M is for Mars, which, ironically, could bring our own world closer together. It’s a language-translating set of earbuds — one for you, one for the person you’re talking to.

N is for NERDS!, who will still awkwardly rule the world, as evidence by a debut trailer for the upcoming fifth season of Silicon Valley.

O is for Omron’s Ping-Pong-playing robot, which had a ball in Vegas. Sadly, what happens in Vegas really does stay there — the Japanese firm has no plans to sell the artificially intelligent bot.

P is for Peloton’s $4,000 treadmill and its 32-inch touchscreen display. Sweaty and swanky, they come with an option to take virtual running classes hosted by a Manhattan gym for $39/month.

Q is for Qi’s wireless chargers, which were all over the place at CES and shaping up to be THE new industry standard for cord-free charging.

R is for Roll-up televisions. They’ve been done before, but LG’s 65-inch OLED version is the first one we could envision bundling up and stashing under our arm while commuting on the subway.

S is for Sennheiser, who equipped their new HD 820 headphones with a patent-pending Gorilla Glass back that exposes the inner workings of the cans ... as well as reflects sound waves back toward the ear.

T is for Tetra, a countertop dishwasher that requires no plumbing and can be controlled remotely using an app. Also functions as a sous vide cooker.

U is for Uber, who are partnering with NASA to create a flying taxi service.

V is for Voxels, the new pixels. Intel plans to use these data points to access every single angle of sports contests for your VR viewing pleasure.
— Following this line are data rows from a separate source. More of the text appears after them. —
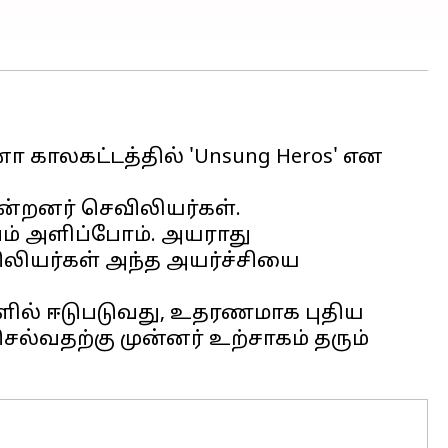
காலகட்டத்தில் 'Unsung Heros' என
்றனர் செவிலியர்கள்.
வம் அளிப்போம். அயராது
லியர்கள் அந்த அயர்ச்சியை
களில் ஈடுபடுவது, உதரணமாக புதிய
்வதற்கு முன்னர் உற்சாகம் தரும்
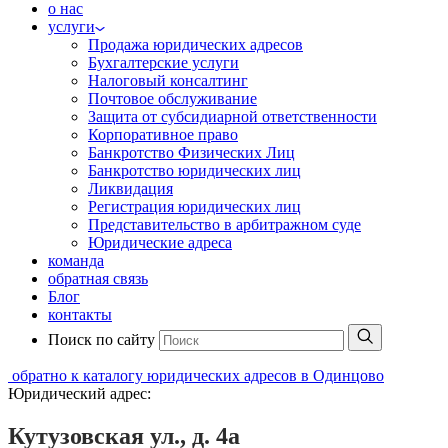
о нас
услуги
Продажа юридических адресов
Бухгалтерские услуги
Налоговый консалтинг
Почтовое обслуживание
Защита от субсидиарной ответственности
Корпоративное право
Банкротство Физических Лиц
Банкротство юридических лиц
Ликвидация
Регистрация юридических лиц
Представительство в арбитражном суде
Юридические адреса
команда
обратная связь
Блог
контакты
Поиск по сайту
обратно к каталогу юридических адресов в Одинцово
Юридический адрес:
Кутузовская ул., д. 4а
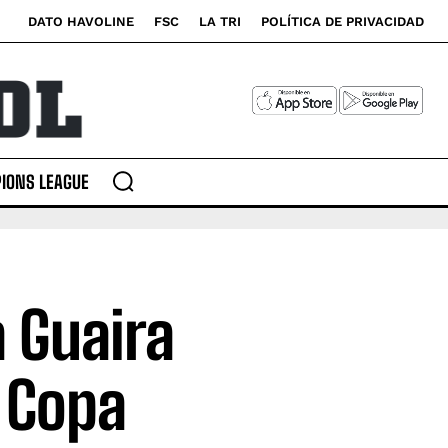
DATO HAVOLINE
FSC
LA TRI
POLÍTICA DE PRIVACIDAD
IONS LEAGUE
a Guaira
a Copa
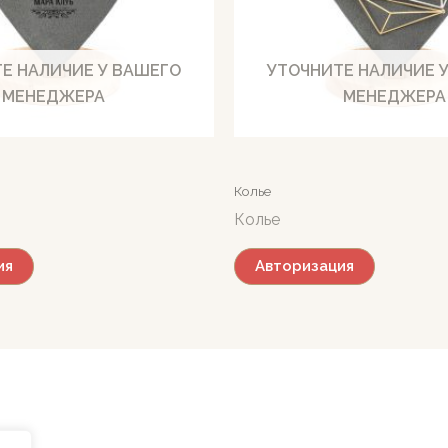
Е НАЛИЧИЕ У ВАШЕГО
УТОЧНИТЕ НАЛИЧИЕ 
МЕНЕДЖЕРА
МЕНЕДЖЕРА
Колье
Колье
ия
Авторизация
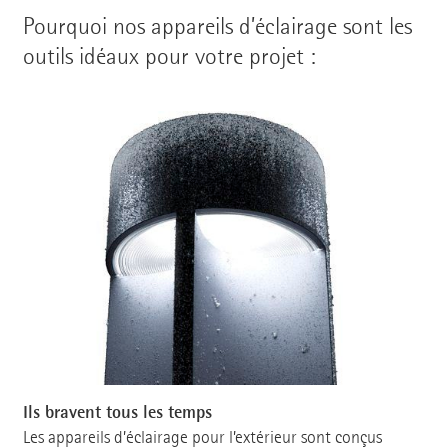
Pourquoi nos appareils d’éclairage sont les
outils idéaux pour votre projet :
Ils bravent tous les temps
Les appareils d’éclairage pour l’extérieur sont conçus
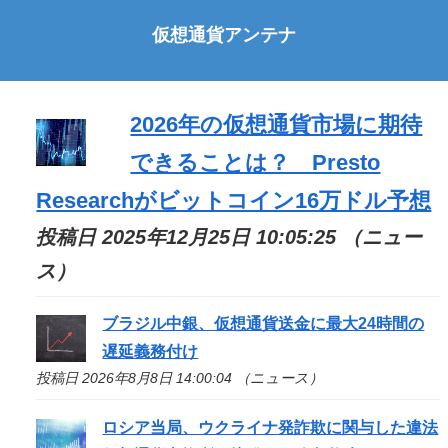
仮想通貨アンテナ
2026年の仮想通貨市場に期待
できることは？ Presto
Researchがビットコイン16万ドル予想
投稿日 2025年12月25日 10:05:25 （ニュー
ス）
ブラジル中銀、仮想通貨送金に最大24時間の
遅延義務付け
投稿日 2026年8月8日 14:00:04 （ニュース）
ロシア当局、ウクライナ発詐欺に関与した違法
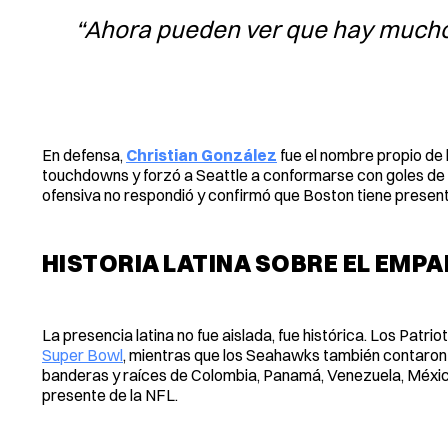
“Ahora pueden ver que hay muchos
En defensa,
Christian González
fue el nombre propio de 
touchdowns y forzó a Seattle a conformarse con goles de
ofensiva no respondió y confirmó que Boston tiene present
HISTORIA LATINA SOBRE EL EMP
La presencia latina no fue aislada, fue histórica. Los Patrio
Super Bowl
, mientras que los Seahawks también contaron c
banderas y raíces de Colombia, Panamá, Venezuela, México 
presente de la NFL.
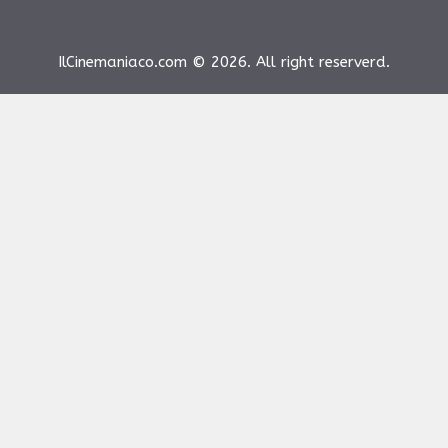
IlCinemaniaco.com © 2026. All right reserverd.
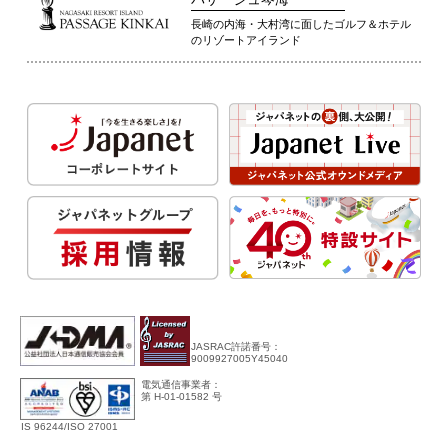
長崎の内海・大村湾に面したゴルフ＆ホテル
のリゾートアイランド
JASRAC許諾番号：
9009927005Y45040
電気通信事業者：
第 H-01-01582 号
IS 96244/ISO 27001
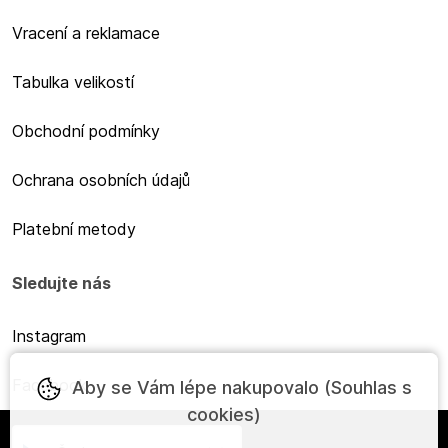
Vracení a reklamace
Tabulka velikostí
Obchodní podmínky
Ochrana osobních údajů
Platební metody
Sledujte nás
Instagram
Facebook
Aby se Vám lépe nakupovalo (Souhlas s
cookies)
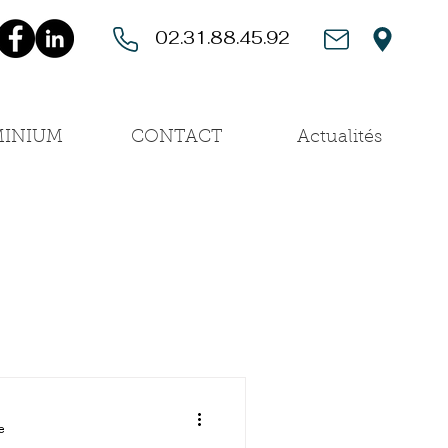
02.31.88.45.92
MINIUM
CONTACT
Actualités
e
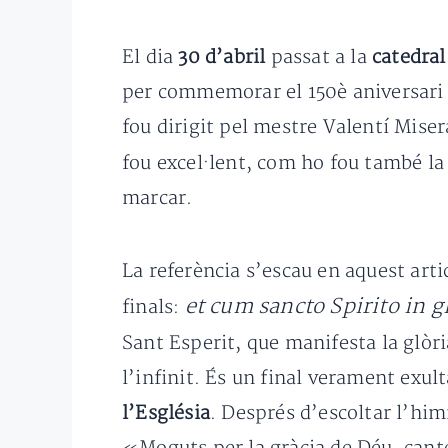
El dia
30 d’abril
passat a la
catedral
per commemorar el 150è aniversari d
fou dirigit pel mestre Valentí Mise
fou excel·lent, com ho fou també la
marcar.
La referència s’escau en aquest arti
et cum sancto Spirito in gl
finals:
Sant Esperit, que manifesta la glòri
l’infinit. És un final verament exu
l’Església
. Després d’escoltar l’him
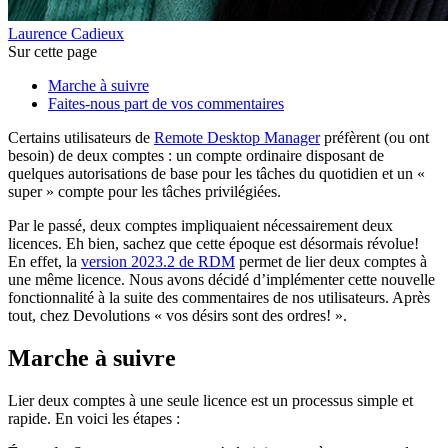
Laurence Cadieux
Sur cette page
Marche à suivre
Faites-nous part de vos commentaires
Certains utilisateurs de
Remote Desktop Manager
préfèrent (ou ont
besoin) de deux comptes : un compte ordinaire disposant de
quelques autorisations de base pour les tâches du quotidien et un «
super » compte pour les tâches privilégiées.
Par le passé, deux comptes impliquaient nécessairement deux
licences. Eh bien, sachez que cette époque est désormais révolue!
En effet, la
version 2023.2 de RDM
permet de lier deux comptes à
une même licence. Nous avons décidé d’implémenter cette nouvelle
fonctionnalité à la suite des commentaires de nos utilisateurs. Après
tout, chez Devolutions « vos désirs sont des ordres! ».
Marche à suivre
Lier deux comptes à une seule licence est un processus simple et
rapide. En voici les étapes :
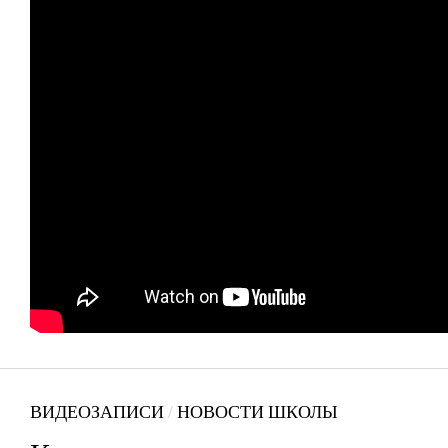
ВИДЕОЗАПИСИ
/
НОВОСТИ ШКОЛЫ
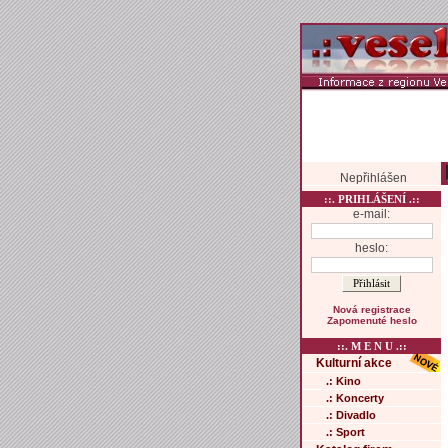
Nepřihlášen
::. PRIHLÁŠENÍ .::
e-mail:
heslo:
Nová registrace
Zapomenuté heslo
::. M E N U .::
Kulturní akce
.: Kino
.: Koncerty
.: Divadlo
.: Sport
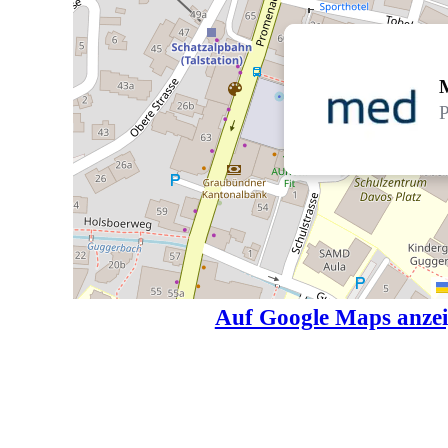
P
Auf Google Maps anze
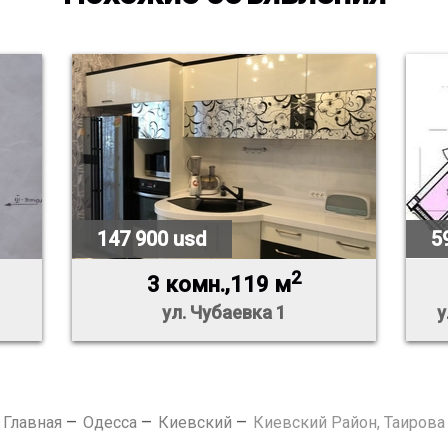
147 900 usd
5
2
3 комн.,119 м
ул. Чубаевка 1
у
Главная
Одесса
Киевский
Киевский Район, Таирова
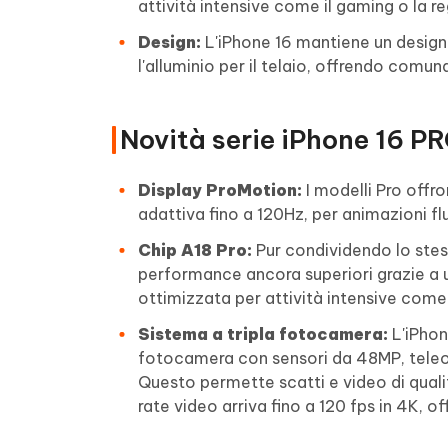
attività intensive come il gaming o la r
Design:
L'iPhone 16 mantiene un design 
l'alluminio per il telaio, offrendo comu
Novità serie iPhone 16 P
Display ProMotion:
I modelli Pro off
adattiva fino a 120Hz, per animazioni fl
Chip A18 Pro:
Pur condividendo lo stess
performance ancora superiori grazie a 
ottimizzata per attività intensive come l
Sistema a tripla fotocamera:
L'iPhon
fotocamera con sensori da 48MP, teleo
Questo permette scatti e video di qual
rate video arriva fino a 120 fps in 4K, o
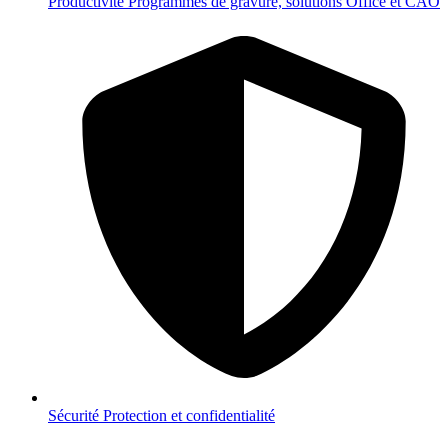
Productivité
Programmes de gravure, solutions Office et CAO
Sécurité
Protection et confidentialité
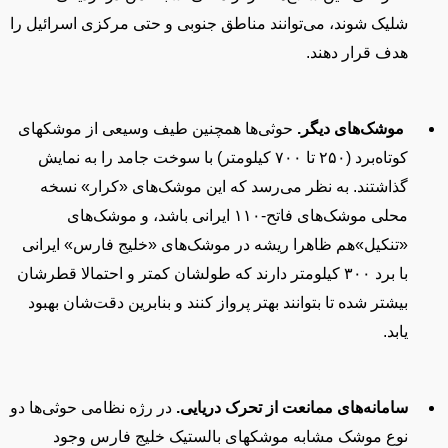
شلیک شوند، می‌توانند مناطق جنوبی و حتی مرکزی اسرائیل را
هدف قرار دهند.
موشک‌های دیگر.
حوثی‌ها همچنین طیف وسیعی از موشکهای
کوتاه‌برد (۲۵۰ تا ۷۰۰ کیلومتر)
با سوخت جامد را به نمایش
گذاشتند.
به نظر می‌رسد
که این موشک‌های
«
کرار»
نسخه
محلی موشک‌های فاتح-۱۱۰ ایرانی باشد، و موشک‌های
«ت
نکیل»هم
ظاهرا ریشه در موشک‌های «خلیج فارس»‌ ایرانی
با برد ۳۰۰ کیلومتر دارند که طولشان کمتر و احتمالا قطرشان
بیشتر شده تا بتوانند بهتر پرواز کنند و بنابرین دقت‌شان بهبود
یابد.
سامانه
‌های ممانعت از تحرک دریایی.
در رژه نظامی حوثی‌ها دو
نوع
موشک
مشابه موشکهای بالستیک خلیج فارس وجود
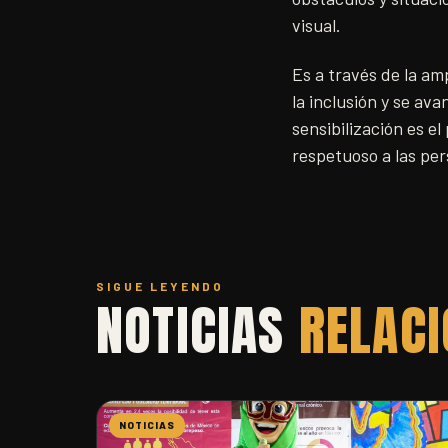
visual.
Es a través de la am
la inclusión y se av
sensibilización es 
respetuoso a las pe
SIGUE LEYENDO
NOTICIAS
RELAC
NOTICIAS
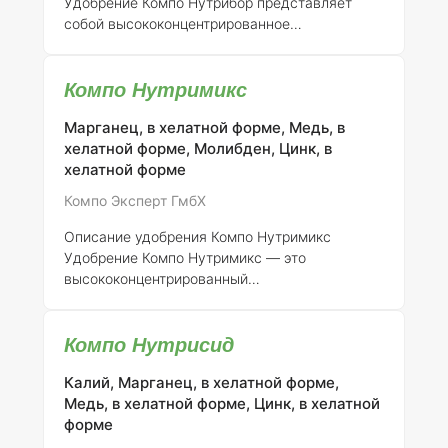
Удобрение Компо Нутрибор представляет
указаны ниже: | Культура
собой высококонцентрированное
мультимикроэлементное борное удобрение,
содержащее 8% бора, а также важные
Компо Нутримикс
элементы, такие как азот (N), магний (Mg) и
сера (S). Оно предназначено для внекорневой
Марганец, в хелатной форме, Медь, в
подкормки сельскохозяйственных культур,
хелатной форме, Молибден, Цинк, в
которые требуют бор, таких как канола,
хелатной форме
кукуруза, хлопок, табак, масличные культуры
и сахарная свекла. Удобрение особенно
Компо Эксперт ГмбХ
эффективно в условиях, где наблюдается
дефицит бора, например, на песчаных почвах
Описание удобрения Компо Нутримикс
или при высоком pH. Применение Компо
Удобрение Компо Нутримикс — это
Нутрибор
высококонцентрированный
мультимикроэлементный состав, содержащий
марганец, медь, цинк и молибден,
Компо Нутрисид
предназначенный для внекорневой подкормки
растений. Оно обеспечивает
Калий, Марганец, в хелатной форме,
сбалансированное снабжение
Медь, в хелатной форме, Цинк, в хелатной
микроэлементами, что способствует не
форме
только повышению урожайности, но и
улучшению качества получаемой продукции.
For our money, it’s the biggest thing to happen to live sports broadcasts since Madden.

W is for The Wall: at 146 inches, it’s quite simply the largest TV ever announced for consumer release.

X is for X-rated, in the form of an eerie sex robot named Solana that Abyss Creations, uh, revealed.

Y is for Yale (not the school), who are pairing 177 years of badass lock-making know-how with Nest’s home tech gadgets.

Z is for Zombies, who roamed free in Arizona Sunshine’s location-based VR immersion.

And your extra special numeric bonus entry: 3E Robotics, a fleet of good-guy robots built by Honda that will help firefighters, farmers and the elderly. Kind of adorable, too.